Tendons are pretty much ok now and I can manage my time better so want to get back into my gym and weight loss.

I want to jump back in with Steak and Eggs, my diet will be just that for a period of about a month at first. no carbs at all. and the introducing dark green veggies after that.

My fats will be olive oil and coconut oil

I need to know what supps I am going to need. I will be taking on psyllium husk for fibre, fish oils, mulit vit. what else do you lads think?

Exercise is cardio daily (5 days) 30 mins slow right now due to tendons and being unfit. But I know that after around 2/3 weeks i will be back to my HIIT (15 mins per day). I will start lifting and have a 4 day routine.

Im no expert and really looking for a steer from people who have done this

Thanks


----------



## yannyboy (Jun 20, 2009)

Why wait a month to introduce the green veg. It will make hardly and difference to your calorie intake and you will be getting alot of needed fibre from them.


----------



## Scouse_Jules (Aug 12, 2010)

Hi Yanny

I have been doing my induction phase of keto and eating plenty of spinach, broc and other leafy green veggies i have been feeling strangely bloated after the veggies and so was going to just drop them and keep my carbs to zero.

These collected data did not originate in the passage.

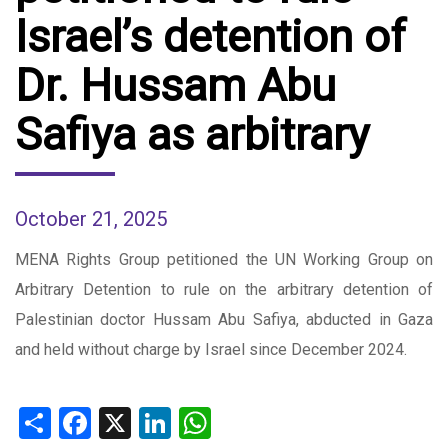
Israel’s detention of
Dr. Hussam Abu
Safiya as arbitrary
October 21, 2025
MENA Rights Group petitioned the UN Working Group on
Arbitrary Detention to rule on the arbitrary detention of
Palestinian doctor Hussam Abu Safiya, abducted in Gaza
and held without charge by Israel since December 2024.
Share
Facebook
X
LinkedIn
WhatsApp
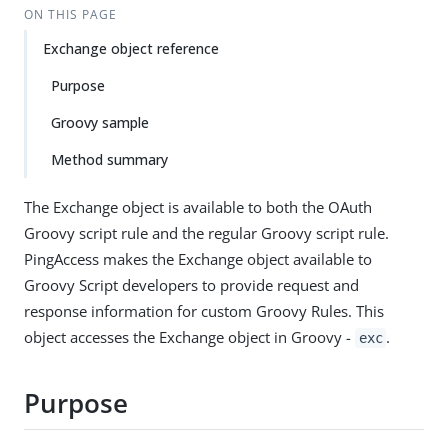
ON THIS PAGE
Exchange object reference
Purpose
Groovy sample
Method summary
The Exchange object is available to both the OAuth
Groovy script rule and the regular Groovy script rule.
PingAccess makes the Exchange object available to
Groovy Script developers to provide request and
response information for custom Groovy Rules. This
object accesses the Exchange object in Groovy -
.
exc
Purpose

I dont eat massive amounts of veggies, but do get for example 300 gms per meal


----------



## yannyboy (Jun 20, 2009)

It could be quite hard to function on zero carbs especially during workouts and cardio. They reckon anything under 50g carbs a day will keep you in deep keto.


----------



## yannyboy (Jun 20, 2009)

scouse jules said:


> Hi Yanny
> 
> I have been doing my induction phase of keto and eating plenty of spinach, broc and other leafy green veggies i have been feeling strangely bloated after the veggies and so was going to just drop them and keep my carbs to zero.
> 
> I dont eat massive amounts of veggies, but do get for example 300 gms per meal


 Did you cut veg out completely and then start eating again when you felt bloated. Your body could be struggling to readjust again.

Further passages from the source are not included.